Our editorial contribution is to ensure JPP publishes pieces of wide significance and to present them at the highest standard of scholarship. We will pay particular attention to the clarity of the style of writing and will encourage authors to avoid jargon and heavy prose to ensure the broadest possible scholarly audience for the journal. Members of different disciplines should be able to read JPP issues in their entirety. Our approach is to stress clarity of theory and transparency of method in the study of public policy, which we will trust will become watchwords for the journal. JPP will aim for quality rather than advocating a particular approach to public policy. The papers we publish should have a clear statement of theory, and empirical contributions need to exhibit methodological rigour, whether using quantitative or qualitative methods.
In fact, when we came to review the notes for contributors as one of our first editorial tasks, we found not much need to change them because they already reflected our ambitions for the journal:
To understand public policy it is necessary to relate ideas to concrete problems of government. This journal therefore publishes articles that use concepts derived from any of the social sciences to analyse a significant problem facing contemporary governments. Good ideas, like the problems of the contemporary world, admit no boundaries. Articles that make explicit comparisons across nations are particularly welcome. The problems of the contemporary world unite what academic disciplines and national political systems tend to keep apart. Substantive concerns come first. Methodology and concepts should be instrumental in achieving analytic purposes, and concepts and theories should be grounded in an awareness of the problems of government.
As well as reflecting the diversity and comparative nature of the field, we believe JPP can help define it as well. Unlike political science or other disciplines, there is less institutional apparatus to help define the field, such as comprehensive associations, large numbers of academic departments, and clear intellectual boundaries and communalities of thinking. In JPP, there is a home for general papers about the nature of public policy, the challenges of studying, new findings and theories. We would hope that scholars who are making new ground and challenging conventional wisdoms would wish to send papers to JPP first, so that we as editors may encourage innovation and reflection.
The two of us do not constitute the full team at JPP. A part-time managing editor, Aubrey Hicks, works from the USC Price School of Public Policy at the University of Southern California. Her primary tasks are to process submitted and accepted papers, to liaise with the editorial board and Cambridge University Press (CUP) staff, and to perform general administrative tasks. Aubrey comes to us with significant experience in publishing, having worked for Elsevier Journals and Cornell University Press. She will be assisted by two Price School doctoral students who will, among other duties, act as the eyes and ears of the journal, scrutinising the academic world and its gatherings for reviewers and interesting papers. We also will actively engage with our editorial board and have recruited several new members who will be announced in the frontispiece to our next issue.
Changes to the format of JPP are also coming soon.
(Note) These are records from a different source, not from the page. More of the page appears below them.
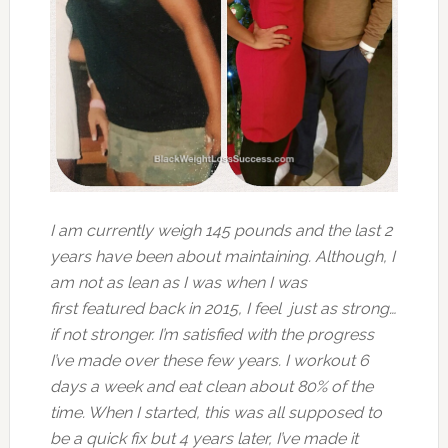
I am currently weigh 145 pounds and the last 2
years have been about maintaining. Although, I
am not as lean as I was when I was
first featured back in 2015, I feel just as strong…
if not stronger. I’m satisfied with the progress
I’ve made over these few years. I workout 6
days a week and eat clean about 80% of the
time. When I started, this was all supposed to
be a quick fix but 4 years later, I’ve made it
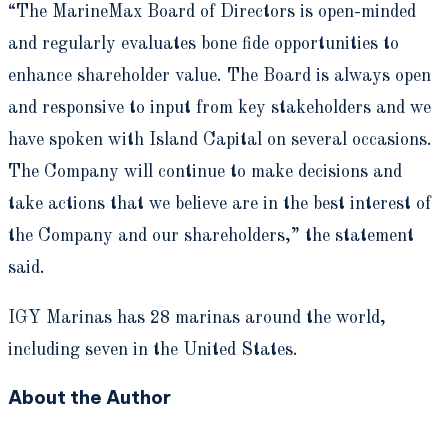
“The MarineMax Board of Directors is open-minded
and regularly evaluates bone fide opportunities to
enhance shareholder value. The Board is always open
and responsive to input from key stakeholders and we
have spoken with Island Capital on several occasions.
The Company will continue to make decisions and
take actions that we believe are in the best interest of
the Company and our shareholders,” the statement
said.
IGY Marinas has 28 marinas around the world,
including seven in the United States.
About the Author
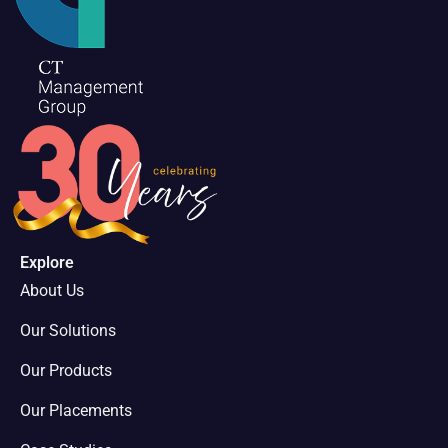
Explore
About Us
Our Solutions
Our Products
Our Placements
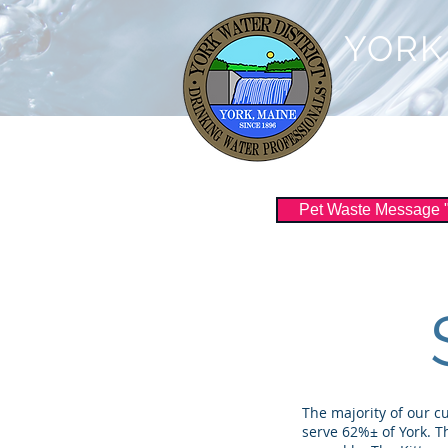
YORK
Customer Serv
Pet Waste Message "Sc
The majority of our c
serve 62%± of York. T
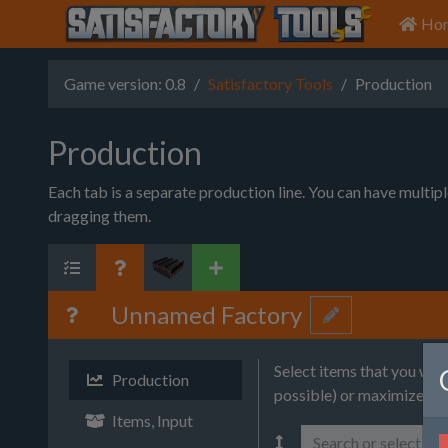
Ho
Game version: 0.8
Satisfactory Tools
Production
Production
Each tab is a separate production line. You can have multip
dragging them.
Unnamed Factory
Select items that you wa
Production
possible) or maximize (wi
Items, Input
Search or select it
The journal will also have a new section for commissioned field essays. Field essay submissions are refereed through the normal process. We will have a complete redesign of the look of the journal beginning with our next volume. This will include changes in the cover design, typeface and layout.
Whilst we are excited about the changes we have in store for JPP, we are likewise enthusiastic about the articles in the current issue. Soo-Young Lee and Andrew Whitford provide quantitative empirical support for the interesting claim that democratisation affects elite perceptions of government effectiveness in a non-linear way. Elites perceive government effectiveness as being high in autocratic as well as democratic governments. Olivier Nay qualitatively examines the UNAIDS Secretariat as policy entrepreneur. While hampered with limited resources, the Secretariat honed its idea dissemination capacity to forge bureaucratic autonomy. Peter Grossman offers a conceptual model to understand legislator behaviour in the presence of shocks having significant macro-level consequences. He applies his model in the context of energy shocks in the United States.